Wie bei allen von Menschen gemachten Krisen lohnt es sich auch beim Klimawandel, einen Blick in die Tora zu werfen. Eine zentrale Säule der jüdischen Ethik besteht bekanntlich darin, dass wir unser Tun nicht an den sich immer weiter ausdehnenden Grenzen der Machbarkeit ausrichten, sondern an den Eckpfeilern von Verantwortung, Sinnhaftigkeit und Nachhaltigkeit.

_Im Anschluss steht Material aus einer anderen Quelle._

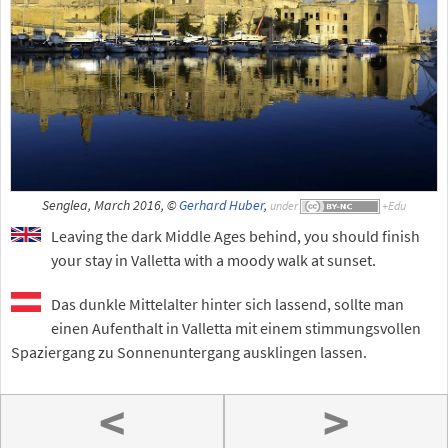
Senglea, March 2016, ©
Gerhard Huber
,
under
Leaving the dark Middle Ages behind, you should finish
your stay in Valletta with a moody walk at sunset.
Das dunkle Mittelalter hinter sich lassend, sollte man
einen Aufenthalt in Valletta mit einem stimmungsvollen
Spaziergang zu Sonnenuntergang ausklingen lassen.
<
>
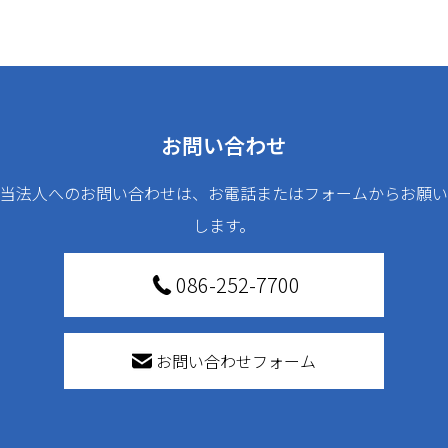
お問い合わせ
当法人へのお問い合わせは、お電話またはフォームからお願い
します。
086-252-7700
お問い合わせフォーム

Es geht eben nicht darum, uns die Erde »untertan zu machen«, um sie zu beherrschen und auszubeuten, wie die archaischen Übersetzungen jener berühmten Passage des Schöpfungsberichts missverständlich nahelegen. Vielmehr sollten wir uns fragen, wie wir sie zum Zwecke einer zivilisatorischen, praktischen und werteorientierten Weiterentwicklung nutzen können. Das ist, wie Rabbiner Samson Raphael Hirsch einmal ausführte, der eigentlich gemeinte Auftrag an die Menschheit.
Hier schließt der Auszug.